Review: Nicolas Wiese – Living Theory Without Anecdotes

It opens with a chime that resists a smooth and swift decay, slurping up in volume again to resonate for as long as it can, as though cherishing every nanosecond of existence in the doorway to silence and death. Much of Living Theory Without Anecdotes plays with sound in this way. It is generously perpetuated, ignoring natural and expected volume curves to linger and even resurge back to its most intense of vibration; sustaining momentum like a creaking wheel, stalling over cobbled remnants of jittery found sound and hauling itself over a crooked path of dissonant string chords. Its elements overlap – silence yawns in the background, looming over those moments at which Living Theory Without Anecdotes is reduced to a solitary sonic curiosity, and scampering off when those small pockets of contemplation suddenly attract hoardes of rowdy, colliding percussion and frictional noises.
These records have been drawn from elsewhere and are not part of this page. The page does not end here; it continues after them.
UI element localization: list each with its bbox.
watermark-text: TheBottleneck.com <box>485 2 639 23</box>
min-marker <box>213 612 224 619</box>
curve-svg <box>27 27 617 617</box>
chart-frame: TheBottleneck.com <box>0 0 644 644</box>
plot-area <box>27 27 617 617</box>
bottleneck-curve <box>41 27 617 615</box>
It’s an uncomfortable and inorganic record in these respects, and yet Wiese’s hand and mouth are not entirely inaudible. Gasps of human breath (or something similar – an asthma attack through a straw) scatter all over “Subfertile” like rodents, while humming strings allude to human error in their scraping, quivering imperfection. Even when “Elefant” takes the music to a state of unnatural panic – with the sounds of flying saucers and chopped up piano pieces – there are little passing thoughts of hip hop rhythms, tugging the piece out of its erratic abstraction and placing it within a spectrum of musical reference. It’s a record that hides its maker somewhere within its fragmentation and source-mashing collage, yet he’s still there somewhere – birthing sound and sustaining it, a mere shadow of a reflection initiating divine sonic intervention.